En parallèle, les données officielles publiées mercredi par le ministère de l’Intérieur et celui de la Justice, à l’occasion de la Journée européenne de lutte contre la traite des êtres humains, viennent compléter ce tableau. Selon ces statistiques, 2 100 victimes ont été enregistrées par les services de sécurité en 2024, dont près d’un quart sont mineures.
Parmi les personnes poursuivies, 98 % ont fait l’objet d’une réponse pénale et 64 % des procédures ont donné lieu à l’ouverture d’une information judiciaire. Les infractions relevées concernent principalement le proxénétisme (47 %), suivi de l’exploitation par le travail (36 %) et de la traite stricto sensu (21 %).
Le phénomène reste majoritairement national : 46 % des victimes et 72 % des mis en cause sont de nationalité française.
Ces chiffres révèlent un phénomène en partie invisible, où les statistiques judiciaires et policières restent bien en deçà de la réalité mesurée par les associations de terrain. Si des progrès sont enregistrés – comme l’augmentation de la délivrance de titres de séjour pour les victimes (+45 % pour les cartes temporaires en tant que victime de traite) – les enjeux restent colossaux : reconnaissance des victimes, coordination des acteurs, accès à la justice, à un logement sécurisé et à des soins adaptés.

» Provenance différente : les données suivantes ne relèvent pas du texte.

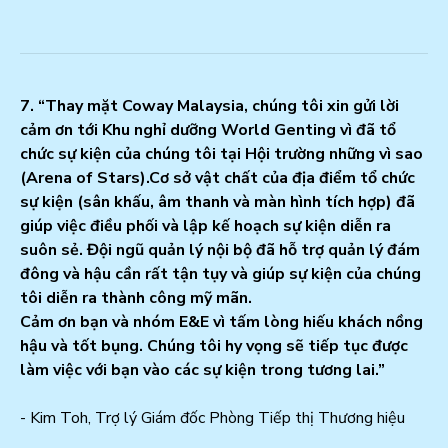
7. “Thay mặt Coway Malaysia, chúng tôi xin gửi lời
cảm ơn tới Khu nghỉ dưỡng World Genting vì đã tổ
chức sự kiện của chúng tôi tại Hội trường những vì sao
(Arena of Stars).Cơ sở vật chất của địa điểm tổ chức
sự kiện (sân khấu, âm thanh và màn hình tích hợp) đã
giúp việc điều phối và lập kế hoạch sự kiện diễn ra
suôn sẻ. Đội ngũ quản lý nội bộ đã hỗ trợ quản lý đám
đông và hậu cần rất tận tụy và giúp sự kiện của chúng
tôi diễn ra thành công mỹ mãn.
Cảm ơn bạn và nhóm E&E vì tấm lòng hiếu khách nồng
hậu và tốt bụng. Chúng tôi hy vọng sẽ tiếp tục được
làm việc với bạn vào các sự kiện trong tương lai.”
- Kim Toh, Trợ lý Giám đốc Phòng Tiếp thị Thương hiệu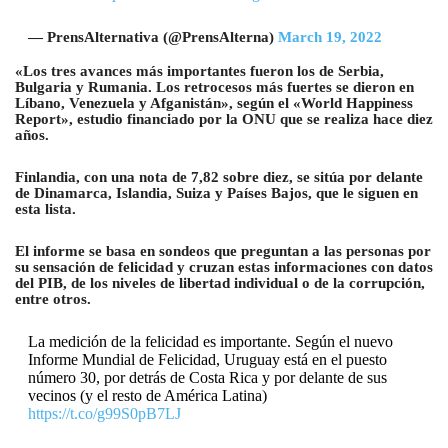
— PrensAlternativa (@PrensAlterna)
March 19, 2022
«Los tres avances más importantes fueron los de Serbia,
Bulgaria y Rumania. Los retrocesos más fuertes se dieron en
Líbano, Venezuela y Afganistán», según el «World Happiness
Report», estudio financiado por la ONU que se realiza hace diez
años.
Finlandia, con una nota de 7,82 sobre diez, se sitúa por delante
de Dinamarca, Islandia, Suiza y Países Bajos, que le siguen en
esta lista.
El informe se basa en sondeos que preguntan a las personas por
su sensación de felicidad y cruzan estas informaciones con datos
del PIB, de los niveles de libertad individual o de la corrupción,
entre otros.
La medición de la felicidad es importante. Según el nuevo
Informe Mundial de Felicidad, Uruguay está en el puesto
número 30, por detrás de Costa Rica y por delante de sus
vecinos (y el resto de América Latina)
https://t.co/g99S0pB7LJ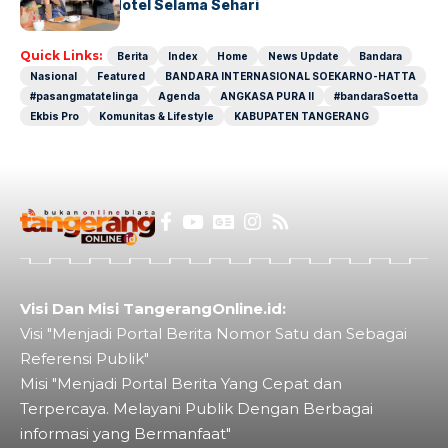
Operasional Hotel Selama Sehari
Quick Links:
Berita
Index
Home
News Update
Bandara
Nasional
Featured
BANDARA INTERNASIONAL SOEKARNO-HATTA
#pasangmatatelinga
Agenda
ANGKASA PURA II
#bandaraSoetta
Ekbis Pro
Komunitas & Lifestyle
KABUPATEN TANGERANG
Visi Dan Misi TangerangOnline.id:
Visi "Menjadi Portal Berita Nomor Satu dan Sebagai
Referensi Publik"
Misi "Menjadi Portal Berita Yang Cepat dan
Terpercaya. Melayani Publik Dengan Berbagai
informasi yang Bermanfaat"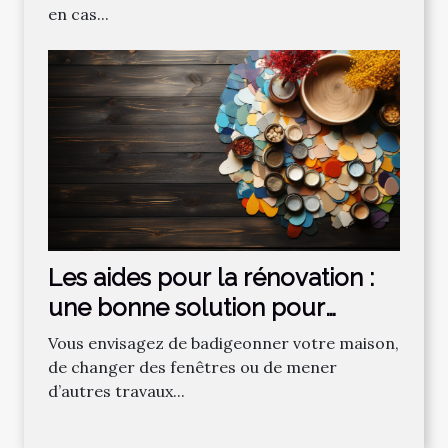
en cas...
Les aides pour la rénovation :
une bonne solution pour
relooker sa maison !
Vous envisagez de badigeonner votre maison,
de changer des fenêtres ou de mener
d’autres travaux...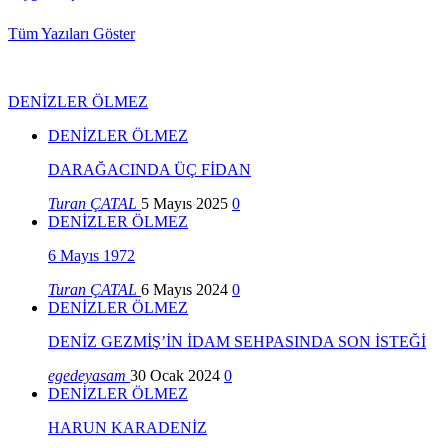
Tüm Yazıları Göster
DENİZLER ÖLMEZ
DENİZLER ÖLMEZ
DARAĞACINDA ÜÇ FİDAN
Turan ÇATAL
5 Mayıs 2025
0
DENİZLER ÖLMEZ
6 Mayıs 1972
Turan ÇATAL
6 Mayıs 2024
0
DENİZLER ÖLMEZ
DENİZ GEZMİŞ’İN İDAM SEHPASINDA SON İSTEĞİ
egedeyasam
30 Ocak 2024
0
DENİZLER ÖLMEZ
HARUN KARADENİZ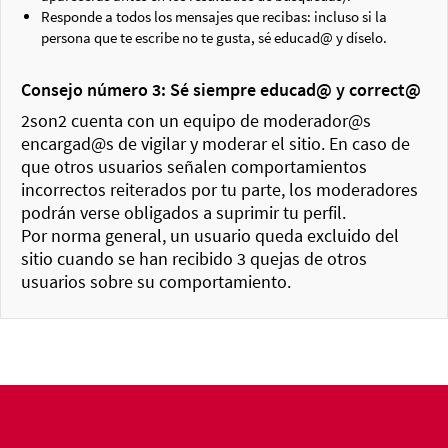
Responde a todos los mensajes que recibas: incluso si la
persona que te escribe no te gusta, sé educad@ y díselo.
Consejo número 3: Sé siempre educad@ y correct@
2son2 cuenta con un equipo de moderador@s
encargad@s de vigilar y moderar el sitio. En caso de
que otros usuarios señalen comportamientos
incorrectos reiterados por tu parte, los moderadores
podrán verse obligados a suprimir tu perfil.
Por norma general, un usuario queda excluido del
sitio cuando se han recibido 3 quejas de otros
usuarios sobre su comportamiento.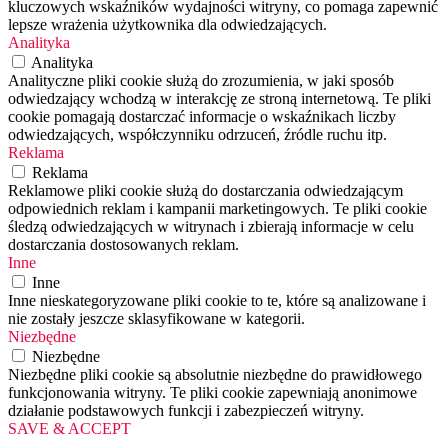
kluczowych wskaźników wydajności witryny, co pomaga zapewnić
lepsze wrażenia użytkownika dla odwiedzających.
Analityka
Analityka
Analityczne pliki cookie służą do zrozumienia, w jaki sposób
odwiedzający wchodzą w interakcję ze stroną internetową. Te pliki
cookie pomagają dostarczać informacje o wskaźnikach liczby
odwiedzających, współczynniku odrzuceń, źródle ruchu itp.
Reklama
Reklama
Reklamowe pliki cookie służą do dostarczania odwiedzającym
odpowiednich reklam i kampanii marketingowych. Te pliki cookie
śledzą odwiedzających w witrynach i zbierają informacje w celu
dostarczania dostosowanych reklam.
Inne
Inne
Inne nieskategoryzowane pliki cookie to te, które są analizowane i
nie zostały jeszcze sklasyfikowane w kategorii.
Niezbędne
Niezbędne
Niezbędne pliki cookie są absolutnie niezbędne do prawidłowego
funkcjonowania witryny. Te pliki cookie zapewniają anonimowe
działanie podstawowych funkcji i zabezpieczeń witryny.
SAVE & ACCEPT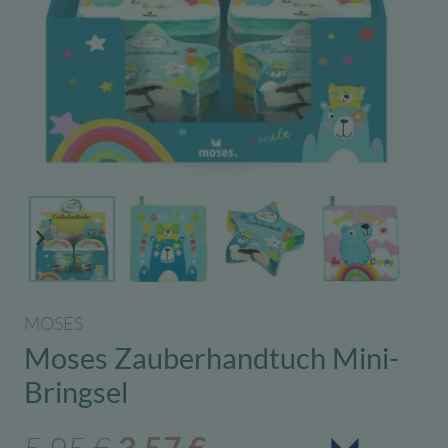
MOSES
Moses Zauberhandtuch Mini-
Bringsel
Ursprünglicher
Aktueller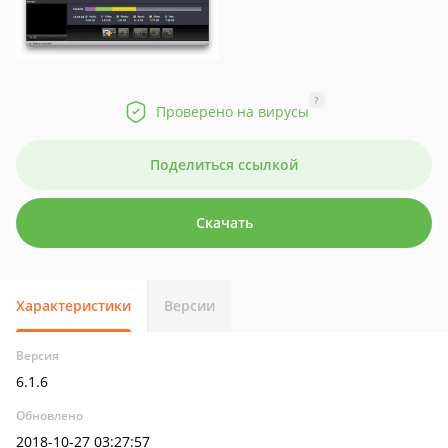
?
Проверено на вирусы
Поделиться ссылкой
Скачать
Характеристики
Версии
Версия
6.1.6
Обновлено
2018-10-27 03:27:57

Le contraste entre les données administratives et celles des associations souligne l’ampleur du travail encore nécessaire pour identifier, protéger et accompagner les victimes. À l’approche du 18 octobre, journée européenne dédiée à cette cause, l’appel à un renforcement des moyens et à une meilleure coordination des politiques publiques résonne plus fort que jamais.